Action item. Wherever a line holds the word "không", copy that line from the data.
=== Data to examine ===
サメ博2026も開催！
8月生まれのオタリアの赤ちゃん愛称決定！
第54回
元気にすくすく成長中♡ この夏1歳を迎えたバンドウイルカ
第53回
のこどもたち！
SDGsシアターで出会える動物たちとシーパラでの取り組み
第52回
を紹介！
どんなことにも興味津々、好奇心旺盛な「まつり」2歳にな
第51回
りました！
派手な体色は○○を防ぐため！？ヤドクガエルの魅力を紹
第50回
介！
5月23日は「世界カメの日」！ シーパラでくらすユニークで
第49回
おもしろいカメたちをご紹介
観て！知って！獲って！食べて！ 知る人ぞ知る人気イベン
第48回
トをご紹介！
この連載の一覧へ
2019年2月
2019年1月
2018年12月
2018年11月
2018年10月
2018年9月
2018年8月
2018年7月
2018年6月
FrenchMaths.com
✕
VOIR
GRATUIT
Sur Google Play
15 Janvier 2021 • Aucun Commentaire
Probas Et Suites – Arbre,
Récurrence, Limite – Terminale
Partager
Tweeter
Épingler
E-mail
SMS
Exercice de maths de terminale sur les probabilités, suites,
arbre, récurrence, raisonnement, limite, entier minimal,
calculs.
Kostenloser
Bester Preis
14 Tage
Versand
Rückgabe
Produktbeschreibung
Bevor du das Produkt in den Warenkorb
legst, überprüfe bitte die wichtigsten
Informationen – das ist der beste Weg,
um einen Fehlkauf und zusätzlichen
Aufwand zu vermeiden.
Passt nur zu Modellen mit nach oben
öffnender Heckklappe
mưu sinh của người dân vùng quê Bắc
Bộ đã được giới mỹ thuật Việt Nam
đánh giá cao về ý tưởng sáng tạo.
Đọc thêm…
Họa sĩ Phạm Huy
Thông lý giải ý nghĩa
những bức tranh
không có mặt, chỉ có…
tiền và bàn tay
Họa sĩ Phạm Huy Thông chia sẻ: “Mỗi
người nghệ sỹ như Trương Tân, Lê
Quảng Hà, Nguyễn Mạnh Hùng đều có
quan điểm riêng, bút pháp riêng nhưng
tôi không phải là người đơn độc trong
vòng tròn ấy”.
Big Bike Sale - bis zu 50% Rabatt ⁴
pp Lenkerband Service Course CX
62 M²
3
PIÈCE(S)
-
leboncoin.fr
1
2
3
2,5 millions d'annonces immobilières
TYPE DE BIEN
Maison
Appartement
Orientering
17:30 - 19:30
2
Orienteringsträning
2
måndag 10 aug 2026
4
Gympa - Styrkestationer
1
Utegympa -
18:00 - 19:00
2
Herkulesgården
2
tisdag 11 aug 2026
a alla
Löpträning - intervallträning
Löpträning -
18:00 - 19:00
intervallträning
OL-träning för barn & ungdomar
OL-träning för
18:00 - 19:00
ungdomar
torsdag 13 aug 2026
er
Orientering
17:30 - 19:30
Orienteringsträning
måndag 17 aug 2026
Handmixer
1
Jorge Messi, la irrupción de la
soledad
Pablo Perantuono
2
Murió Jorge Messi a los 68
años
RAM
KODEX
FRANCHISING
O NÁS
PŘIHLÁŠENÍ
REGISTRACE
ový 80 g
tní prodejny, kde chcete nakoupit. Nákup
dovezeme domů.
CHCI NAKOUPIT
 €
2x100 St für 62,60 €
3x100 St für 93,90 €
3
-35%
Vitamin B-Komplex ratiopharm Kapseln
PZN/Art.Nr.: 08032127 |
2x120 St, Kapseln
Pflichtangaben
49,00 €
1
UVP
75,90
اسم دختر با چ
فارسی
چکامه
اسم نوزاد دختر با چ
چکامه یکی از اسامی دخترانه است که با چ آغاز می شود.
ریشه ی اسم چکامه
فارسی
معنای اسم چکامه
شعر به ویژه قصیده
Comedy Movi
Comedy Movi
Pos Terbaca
===
Finished exercise.
không có mặt, chỉ có…
tôi không phải là người đơn độc trong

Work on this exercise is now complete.